Bowie Odyssey 70

Anmeldt av Jens Nepper
(Omnibus Press, 2020)

Karakter: 4.5/6

bowieodissey_1.jpgAs much as I love and cherish David Bowie's musical works, I will be the first to admit that I have consulted plenty of literature on the sadly missed pioneer that is either below par or simply not as interesting or illuminating as one could have hoped for. I am pleased to say that Simon Goddard (author of the inspired ”The Comeback: Elvis and the Story of the 68 Special”) has written a rather unique piece on Bowie's life in the year 1970 that now holds a rather special place in my heart.

What makes “Bowie Odyssey 70” so inspiring?
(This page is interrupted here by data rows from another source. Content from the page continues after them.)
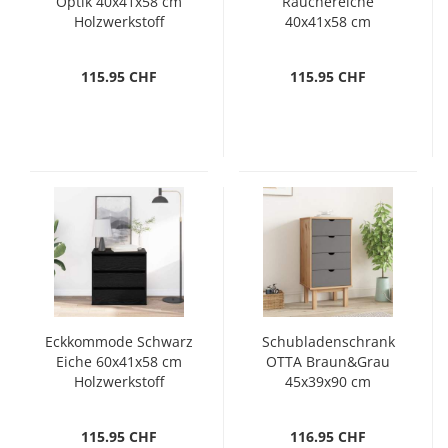
Optik 40x41x58 cm
Räuchereiche
Holzwerkstoff
40x41x58 cm
Holzwerkstoff
115.95 CHF
115.95 CHF
Eckkommode Schwarz
Schubladenschrank
Eiche 60x41x58 cm
OTTA Braun&Grau
Holzwerkstoff
45x39x90 cm
Massivholz
115.95 CHF
116.95 CHF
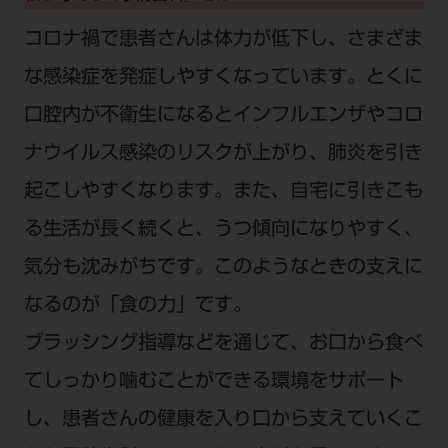
コロナ禍で患者さんは体力が低下し、さまざま
な感染症を発症しやすくなっています。とくに
口腔内が不衛生になるとインフルエンザやコロ
ナウイルス感染のリスクが上がり、肺炎を引き
起こしやすくなります。また、自宅に引きこも
る生活が長く続くと、うつ傾向になりやすく、
気分も沈みがちです。このようなときの支えに
なるのが「食の力」です。
ブラッシング指導などを通じて、お口から食べ
てしっかり噛むことができる環境をサポート
し、患者さんの健康を入り口から支えていくこ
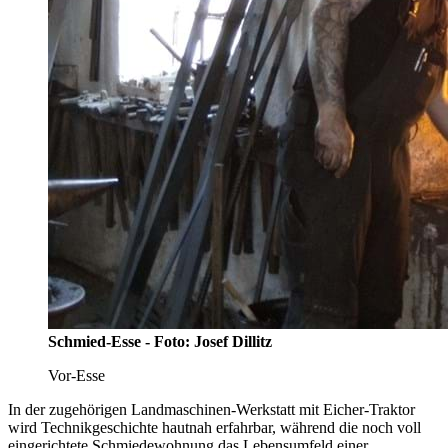
Schmied-Esse - Foto: Josef Dillitz
Vor-Esse
In der zugehörigen Landmaschinen-Werkstatt mit Eicher-Traktor
wird Technikgeschichte hautnah erfahrbar, während die noch voll
eingerichtete Schmiedewohnung das Lebensumfeld einer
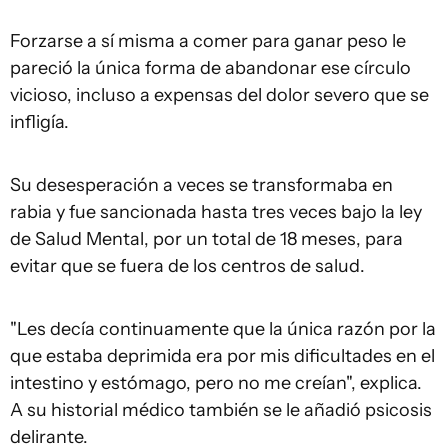
Forzarse a sí misma a comer para ganar peso le
pareció la única forma de abandonar ese círculo
vicioso, incluso a expensas del dolor severo que se
infligía.
Su desesperación a veces se transformaba en
rabia y fue sancionada hasta tres veces bajo la ley
de Salud Mental, por un total de 18 meses, para
evitar que se fuera de los centros de salud.
"Les decía continuamente que la única razón por la
que estaba deprimida era por mis dificultades en el
intestino y estómago, pero no me creían", explica.
A su historial médico también se le añadió psicosis
delirante.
It is not so much the fact that the book has a somewhat narrow and clear-cut focus on one specific year in the great man's life but rather the way in which this classy and strangely sophisticated narrative is composed and constructed; rarely have I come across a book that is as eloquently and evocatively written as ”Bowie Odyssey 70”. If you want mere facts and something akin to a day-by-day chronicle of Bowie's hugely important year of 1970, you should probably look elsewhere. Goddard's gem is neither encyclopedic nor annoyingly academic in nature. Things are reflected upon in meaningful depth all the while the tone of the book ranges from sarcastic and ironic and further on to charming and enthusiastic. It is sharp and witty at times and yet warmth emanates from its 161 pages. There is something utterly appealing about the poetic way in which its chapters take you back to an era in British music history that is long gone.

A subtle albeit haunting presence of melancholy also slivers and slides between the words and paragraphs, which conjures up images of British life in the late 60s and early 70s that are occasionally bleak. David's highs and lows of 1970 as well as various circumstances and decisions ranging from brilliant to catastrophic are covered and touched on, but the way in which it does so is quite different to anything that I have previously come across on Bowie. Some passages are arguably slightly less accessible than others and there are a few instances where it feels as if the story takes a detour through unnecessary terrain without offering any real answers or clues as to why, which entails that it loses a bit of its flow and momentum now and again. Still, its voice and style are original and something out of the ordinary, and the beauty of “Bowie Odyssey 70” is that it manages to transport you to a different and slightly surreal place altogether.

”Bowie Odyssey 70” is an essential read for all of you out there with more than a passing interest in David's life in and around 1970 and the cultural impact of ”Space Oddity” and ”The Man Who $old the World”.